The people organising pilot badger culls at two South West sites have been identified on an animal rights' website.
Farmers have responded angrily to the revelation – and have started inquiries to find out who leaked the names.
A group called the Coalition of Badger Action Groups (CBAG) has named two people responsible for organising the proposed cull in the Tewkesbury area and one in the proposed cull area in West Somerset, giving full addresses and telephone numbers.
The Western Morning News has taken the decision not to name them.

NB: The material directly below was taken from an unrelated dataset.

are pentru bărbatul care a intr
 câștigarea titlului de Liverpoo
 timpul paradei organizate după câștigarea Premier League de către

"These people are the ones who will organise the cull and employ the shooters and take the money from the farmers for doing it; they are ultimately responsible for killing our badgers," states the Bristol-based coalition.

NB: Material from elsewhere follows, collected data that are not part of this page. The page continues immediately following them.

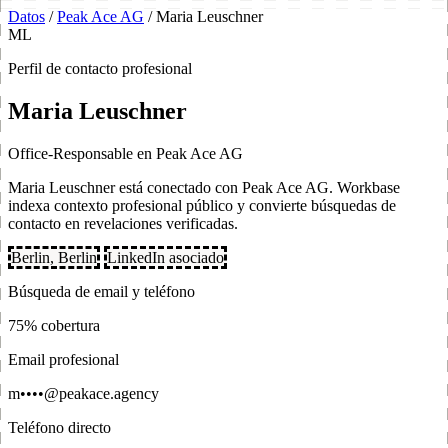
Datos
/
Peak Ace AG
/
Maria Leuschner
ML
Perfil de contacto profesional
Maria Leuschner
Office-Responsable en Peak Ace AG
Maria Leuschner está conectado con Peak Ace AG. Workbase
indexa contexto profesional público y convierte búsquedas de
contacto en revelaciones verificadas.
Berlin, Berlin
LinkedIn asociado
Búsqueda de email y teléfono
75% cobertura
Email profesional
m••••@peakace.agency
Teléfono directo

It goes on to name the two companies formed by farming syndicates which would be licensed to carry out the culls.
The organisation says it is independent and is not restricted by the guidelines of other organisations. "We are able to organise against the cull on our own or in groups," it says. "This gives us the chance to support groups like the Badger Trust in their efforts to prevent the cull, as well as other action – demonstrating, leafleting, as well as actually being in the field during the cull."
Direct action would involve its members "being out in the fields before and during the cull, stopping and making citizen's arrests on marksmen/women when we can, filming, rescuing injured badgers and neutralising bait points".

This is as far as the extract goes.